First, on Pop, he said the following in February and it is sticking with me like Jared Dudley’s feet to an NBA floor: “I’ve spent more time thinking about Golden State than I have any other team I’ve ever thought about in my whole career because they are really fun. I’d go buy a ticket and go watch them play. And when I see them move the ball, I get very envious. When I see them shoot uncontested shots more than anybody else in the League, it’s inspiring. It’s just great basketball. So I’m actually enjoying them very much. You try to solve them, but they’re in a sense unsolvable because it’s a particular mix of talent that they have. It’s not just that Steph can make shots or that Klay can make shots or that Draymond Green is versatile. Everybody on the court can pass, catch and shoot. And they all get it. They’re for real. They’re talented. But they’re also very, very smart.”

It’s the first part: “I’ve spent more time thinking about Golden State than I have any other team I’ve ever thought about in my whole career” that has stuck with me. Pop is 67 years old. He has been doing this since his days toiling the sideline at Pomona Pitzer when Jimmy Carter was in the White House. His team can roll out there with half its roster and beat most squads in the League. In any other season, we would be talking about the Spurs chase for 70 victories. But while his body has been in San Antonio, his mind has been in Oakland. It is difficult to believe that he is not thinking of something—maybe Kawhi guarding Steph, maybe hack-a-Bogut, maybe Rasual Butler at the stretch 4—that will be a wrinkle we haven’t seen to slow the Warriors down on offense and exhaust them on D.
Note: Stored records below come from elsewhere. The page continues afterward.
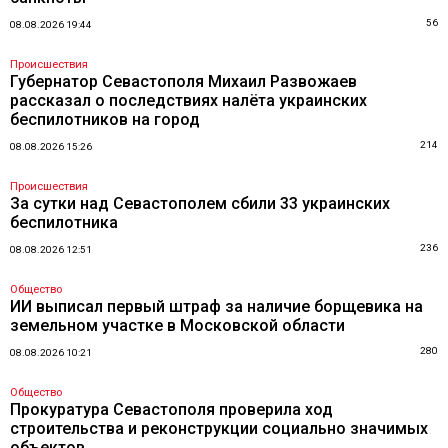
56
08.08.2026 19:44
Происшествия
Губернатор Севастополя Михаил Развожаев
рассказал о последствиях налёта украинских
беспилотников на город
214
08.08.2026 15:26
Происшествия
За сутки над Севастополем сбили 33 украинских
беспилотника
236
08.08.2026 12:51
Общество
ИИ выписал первый штраф за наличие борщевика на
земельном участке в Московской области
280
08.08.2026 10:21
Общество
Прокуратура Севастополя проверила ход
строительства и реконструкции социально значимых
объектов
Then there is Timmy, Manu and Tony: the most successful trio of teammates in League history judging by Playoff victories and second in chips to whatever trio of Red Auerbach’s Celtics you want to put together back when the League had eight teams. Duncan, as of this writing, is averaging a career-low 25 minutes per game and has taken the equivalent of three weeks of the season off to rest. Manu is averaging a career-low 19 minutes per game and also took time away. Tony Parker is averaging a career-low 27 minutes per game and his season high in assists in a contest is 10. In other words, a subpar night for Rajon Rondo or John Wall is Tony Parker’s season high. And yet, the emergence of Kawhi Leonard as a bona fide superstar, the play of LaMarcus Aldridge and the sick stretches with David West playing for 1/10 his market value have allowed them to be on this near-70 win pace.

There is nothing statistically to suggest that Tim, Manu and Tony have slowed down. Check their averages per 36 minutes and it is the same stellar play we have seen, just less of it. This is why I think it is the Spurs’ year. Pop has been in the lab, the Best Big Three to ever take the court has been in the San Antonio custom-made cryogenic chamber, and the Golden State Warriors are about to be taken to the woodshed. It’s been fun, Dubs, but daddy’s home and the middle-aged posse is about to take the Western Conference Playoffs by storm.